- DATASET CONTENT -
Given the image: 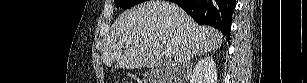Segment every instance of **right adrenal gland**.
<instances>
[{
  "mask_svg": "<svg viewBox=\"0 0 307 83\" xmlns=\"http://www.w3.org/2000/svg\"><path fill=\"white\" fill-rule=\"evenodd\" d=\"M203 54H199V55H197V56H202Z\"/></svg>",
  "mask_w": 307,
  "mask_h": 83,
  "instance_id": "obj_1",
  "label": "right adrenal gland"
}]
</instances>
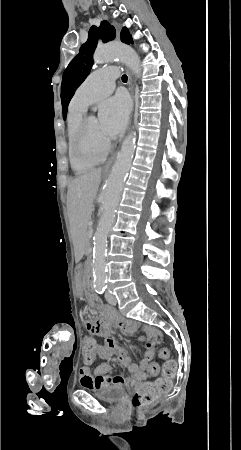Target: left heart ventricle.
Instances as JSON below:
<instances>
[{"label": "left heart ventricle", "mask_w": 241, "mask_h": 450, "mask_svg": "<svg viewBox=\"0 0 241 450\" xmlns=\"http://www.w3.org/2000/svg\"><path fill=\"white\" fill-rule=\"evenodd\" d=\"M86 127L87 132L83 135L81 151L91 153L92 149H94L98 156H103L109 151L110 147L111 138L108 127L103 121H90L86 124ZM83 163L85 165H91L92 158L85 156Z\"/></svg>", "instance_id": "1"}]
</instances>
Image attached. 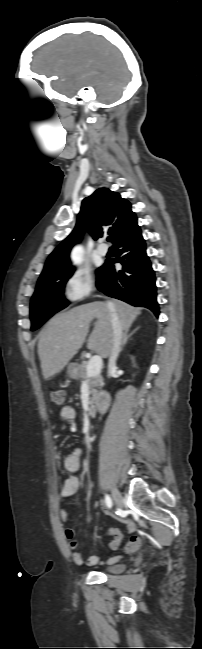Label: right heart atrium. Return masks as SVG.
Returning a JSON list of instances; mask_svg holds the SVG:
<instances>
[{
  "label": "right heart atrium",
  "instance_id": "obj_1",
  "mask_svg": "<svg viewBox=\"0 0 202 649\" xmlns=\"http://www.w3.org/2000/svg\"><path fill=\"white\" fill-rule=\"evenodd\" d=\"M95 290L92 273L86 269H76L68 274L62 286L64 302H76L89 297Z\"/></svg>",
  "mask_w": 202,
  "mask_h": 649
}]
</instances>
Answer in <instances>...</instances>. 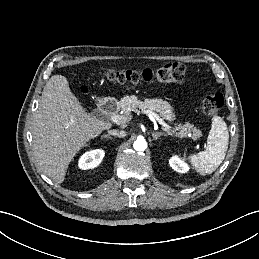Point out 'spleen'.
Returning <instances> with one entry per match:
<instances>
[{"label":"spleen","mask_w":259,"mask_h":259,"mask_svg":"<svg viewBox=\"0 0 259 259\" xmlns=\"http://www.w3.org/2000/svg\"><path fill=\"white\" fill-rule=\"evenodd\" d=\"M229 133L227 124L220 116L212 118L211 130L204 151L189 156L191 164L200 175L213 173L225 158L228 149Z\"/></svg>","instance_id":"spleen-1"}]
</instances>
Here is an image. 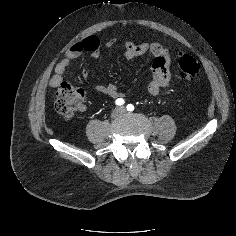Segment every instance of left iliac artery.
<instances>
[{
  "mask_svg": "<svg viewBox=\"0 0 236 236\" xmlns=\"http://www.w3.org/2000/svg\"><path fill=\"white\" fill-rule=\"evenodd\" d=\"M126 108H127L128 111H133L134 110V106L132 104H128L126 106Z\"/></svg>",
  "mask_w": 236,
  "mask_h": 236,
  "instance_id": "1",
  "label": "left iliac artery"
}]
</instances>
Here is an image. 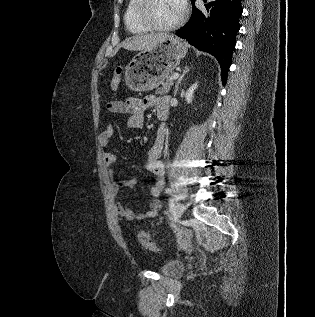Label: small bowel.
Instances as JSON below:
<instances>
[{"instance_id":"small-bowel-1","label":"small bowel","mask_w":315,"mask_h":317,"mask_svg":"<svg viewBox=\"0 0 315 317\" xmlns=\"http://www.w3.org/2000/svg\"><path fill=\"white\" fill-rule=\"evenodd\" d=\"M107 110L112 114L128 115V126L132 129H141L144 126V112L148 108L156 110L157 118L164 121L168 116L169 98L166 96L157 97L148 95L143 98H128L125 101H113L106 106ZM115 132V126L110 123L99 134V142L103 146H108ZM165 138V129L160 126L157 130L156 137L151 149L148 152L145 166L155 176L153 183L150 186V194L152 200L150 207L144 212H135L125 207L121 203L115 205L117 214L126 220H143L157 216L161 209L162 203L159 195L164 187L165 165L160 160V153L163 147ZM104 165L109 172L113 174L116 156L111 151H106L103 155ZM136 185V180L133 177H128L120 181H113L110 185V193L116 196L121 188H133Z\"/></svg>"}]
</instances>
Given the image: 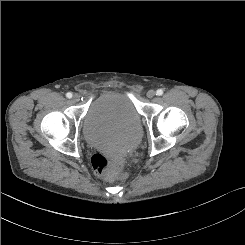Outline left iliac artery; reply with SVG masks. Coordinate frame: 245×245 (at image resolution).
<instances>
[{
  "label": "left iliac artery",
  "instance_id": "1",
  "mask_svg": "<svg viewBox=\"0 0 245 245\" xmlns=\"http://www.w3.org/2000/svg\"><path fill=\"white\" fill-rule=\"evenodd\" d=\"M162 94H163V90L162 89H158L156 91V95L161 96Z\"/></svg>",
  "mask_w": 245,
  "mask_h": 245
}]
</instances>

- GOAL OF THE EXERCISE -
Only the lines containing the word "Returning" should be returned from the data above.

- EXPECTED ANSWER -
Returning a JSON list of instances; mask_svg holds the SVG:
Returning <instances> with one entry per match:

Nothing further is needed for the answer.